### What the task asks
Go through the listing below and gather every line with the word "zijn".

### Source data
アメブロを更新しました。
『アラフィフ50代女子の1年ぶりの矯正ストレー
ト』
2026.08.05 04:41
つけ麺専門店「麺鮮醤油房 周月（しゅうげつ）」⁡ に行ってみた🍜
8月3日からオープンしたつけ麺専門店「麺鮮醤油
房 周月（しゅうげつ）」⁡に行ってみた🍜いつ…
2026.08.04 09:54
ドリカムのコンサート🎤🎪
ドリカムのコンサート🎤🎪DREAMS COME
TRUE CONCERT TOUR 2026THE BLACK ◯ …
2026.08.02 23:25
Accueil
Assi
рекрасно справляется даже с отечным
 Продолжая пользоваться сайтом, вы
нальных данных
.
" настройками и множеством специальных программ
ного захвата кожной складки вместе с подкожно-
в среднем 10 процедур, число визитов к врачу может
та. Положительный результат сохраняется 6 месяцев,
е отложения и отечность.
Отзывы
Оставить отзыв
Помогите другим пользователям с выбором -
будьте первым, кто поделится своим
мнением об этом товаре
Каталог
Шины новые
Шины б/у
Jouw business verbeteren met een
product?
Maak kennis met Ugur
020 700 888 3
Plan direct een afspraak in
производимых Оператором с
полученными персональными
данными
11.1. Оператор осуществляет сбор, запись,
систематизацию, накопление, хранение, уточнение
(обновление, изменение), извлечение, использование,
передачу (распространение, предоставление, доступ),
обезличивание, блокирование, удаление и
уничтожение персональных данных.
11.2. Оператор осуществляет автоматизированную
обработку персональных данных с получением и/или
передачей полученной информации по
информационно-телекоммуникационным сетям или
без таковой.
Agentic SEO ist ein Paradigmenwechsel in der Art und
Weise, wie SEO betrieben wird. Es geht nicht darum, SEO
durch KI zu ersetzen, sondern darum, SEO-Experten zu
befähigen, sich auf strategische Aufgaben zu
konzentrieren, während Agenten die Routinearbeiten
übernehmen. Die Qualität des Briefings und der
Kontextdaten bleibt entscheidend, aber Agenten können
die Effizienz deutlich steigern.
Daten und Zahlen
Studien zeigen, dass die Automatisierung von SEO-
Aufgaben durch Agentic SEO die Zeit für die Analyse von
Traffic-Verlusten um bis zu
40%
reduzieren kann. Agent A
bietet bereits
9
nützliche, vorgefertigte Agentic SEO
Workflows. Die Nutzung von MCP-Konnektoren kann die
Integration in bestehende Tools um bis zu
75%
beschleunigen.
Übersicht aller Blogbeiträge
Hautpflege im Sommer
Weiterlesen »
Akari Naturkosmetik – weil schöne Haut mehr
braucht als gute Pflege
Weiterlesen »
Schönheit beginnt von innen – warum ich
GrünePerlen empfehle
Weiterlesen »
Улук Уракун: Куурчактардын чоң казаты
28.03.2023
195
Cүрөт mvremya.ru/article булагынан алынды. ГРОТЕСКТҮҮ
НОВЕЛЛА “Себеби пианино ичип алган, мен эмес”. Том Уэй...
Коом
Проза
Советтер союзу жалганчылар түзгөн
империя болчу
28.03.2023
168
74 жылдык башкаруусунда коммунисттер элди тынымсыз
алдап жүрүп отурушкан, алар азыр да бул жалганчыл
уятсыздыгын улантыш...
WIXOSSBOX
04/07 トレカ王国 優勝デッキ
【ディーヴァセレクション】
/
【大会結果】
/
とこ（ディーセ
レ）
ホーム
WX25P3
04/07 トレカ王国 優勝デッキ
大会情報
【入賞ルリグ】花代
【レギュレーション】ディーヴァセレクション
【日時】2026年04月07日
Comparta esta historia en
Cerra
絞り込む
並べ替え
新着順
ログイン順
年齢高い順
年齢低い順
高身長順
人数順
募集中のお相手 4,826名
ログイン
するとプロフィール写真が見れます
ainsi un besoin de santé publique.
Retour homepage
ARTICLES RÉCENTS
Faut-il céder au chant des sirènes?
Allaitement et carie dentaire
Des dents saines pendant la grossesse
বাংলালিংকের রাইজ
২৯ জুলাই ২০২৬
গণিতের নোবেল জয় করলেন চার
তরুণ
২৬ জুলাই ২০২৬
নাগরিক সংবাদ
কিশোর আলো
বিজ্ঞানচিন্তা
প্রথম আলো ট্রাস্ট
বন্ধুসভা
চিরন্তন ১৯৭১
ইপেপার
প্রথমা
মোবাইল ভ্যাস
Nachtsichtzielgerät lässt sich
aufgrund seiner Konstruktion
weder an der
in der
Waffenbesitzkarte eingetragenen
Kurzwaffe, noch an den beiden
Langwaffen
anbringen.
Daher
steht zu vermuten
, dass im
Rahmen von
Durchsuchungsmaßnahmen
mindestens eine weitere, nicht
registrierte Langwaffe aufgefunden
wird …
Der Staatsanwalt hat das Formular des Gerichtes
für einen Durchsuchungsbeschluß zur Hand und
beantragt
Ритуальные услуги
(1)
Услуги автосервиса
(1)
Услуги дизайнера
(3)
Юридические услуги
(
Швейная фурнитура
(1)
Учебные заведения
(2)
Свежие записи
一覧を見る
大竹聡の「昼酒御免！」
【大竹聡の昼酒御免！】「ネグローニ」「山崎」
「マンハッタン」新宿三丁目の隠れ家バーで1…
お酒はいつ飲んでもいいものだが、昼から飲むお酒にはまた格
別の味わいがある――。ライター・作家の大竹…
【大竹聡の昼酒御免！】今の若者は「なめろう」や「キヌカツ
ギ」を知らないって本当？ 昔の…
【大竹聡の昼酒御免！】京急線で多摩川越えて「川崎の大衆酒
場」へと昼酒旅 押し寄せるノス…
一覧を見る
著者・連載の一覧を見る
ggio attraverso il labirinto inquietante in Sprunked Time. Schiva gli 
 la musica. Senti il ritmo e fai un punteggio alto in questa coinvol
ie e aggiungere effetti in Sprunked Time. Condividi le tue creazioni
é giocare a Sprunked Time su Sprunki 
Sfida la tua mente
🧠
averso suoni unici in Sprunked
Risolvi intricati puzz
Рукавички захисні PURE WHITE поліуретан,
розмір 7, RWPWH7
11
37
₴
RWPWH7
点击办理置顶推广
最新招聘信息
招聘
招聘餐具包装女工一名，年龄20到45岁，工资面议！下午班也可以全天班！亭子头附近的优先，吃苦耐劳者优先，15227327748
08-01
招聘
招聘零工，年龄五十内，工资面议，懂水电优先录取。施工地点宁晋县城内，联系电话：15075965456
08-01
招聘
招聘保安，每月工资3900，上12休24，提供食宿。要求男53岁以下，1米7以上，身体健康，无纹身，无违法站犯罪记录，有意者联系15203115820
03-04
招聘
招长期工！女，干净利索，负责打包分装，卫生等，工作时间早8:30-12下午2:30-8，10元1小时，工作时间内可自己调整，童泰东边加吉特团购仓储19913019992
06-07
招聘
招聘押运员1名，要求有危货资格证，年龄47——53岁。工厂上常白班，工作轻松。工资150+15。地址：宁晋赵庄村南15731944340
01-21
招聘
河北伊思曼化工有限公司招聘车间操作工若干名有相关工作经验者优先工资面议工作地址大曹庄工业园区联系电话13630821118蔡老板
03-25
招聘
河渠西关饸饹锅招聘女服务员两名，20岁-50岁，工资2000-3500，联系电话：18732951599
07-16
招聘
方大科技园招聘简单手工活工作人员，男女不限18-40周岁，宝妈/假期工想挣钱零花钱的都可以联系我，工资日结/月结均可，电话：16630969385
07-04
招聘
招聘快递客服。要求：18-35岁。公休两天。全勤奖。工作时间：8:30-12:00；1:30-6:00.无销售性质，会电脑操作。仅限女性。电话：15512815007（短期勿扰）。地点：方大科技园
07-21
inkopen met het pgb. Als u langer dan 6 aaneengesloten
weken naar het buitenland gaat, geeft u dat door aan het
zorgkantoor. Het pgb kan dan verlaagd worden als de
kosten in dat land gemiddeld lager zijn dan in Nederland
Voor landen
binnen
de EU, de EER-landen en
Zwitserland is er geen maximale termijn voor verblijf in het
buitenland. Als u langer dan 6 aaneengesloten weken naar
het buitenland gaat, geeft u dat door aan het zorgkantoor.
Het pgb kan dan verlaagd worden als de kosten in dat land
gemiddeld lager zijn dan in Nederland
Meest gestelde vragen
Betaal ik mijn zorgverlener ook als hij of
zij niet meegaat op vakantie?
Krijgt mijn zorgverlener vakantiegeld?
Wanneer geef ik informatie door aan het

### Result for this exercise
kosten in dat land gemiddeld lager zijn dan in Nederland
gemiddeld lager zijn dan in Nederland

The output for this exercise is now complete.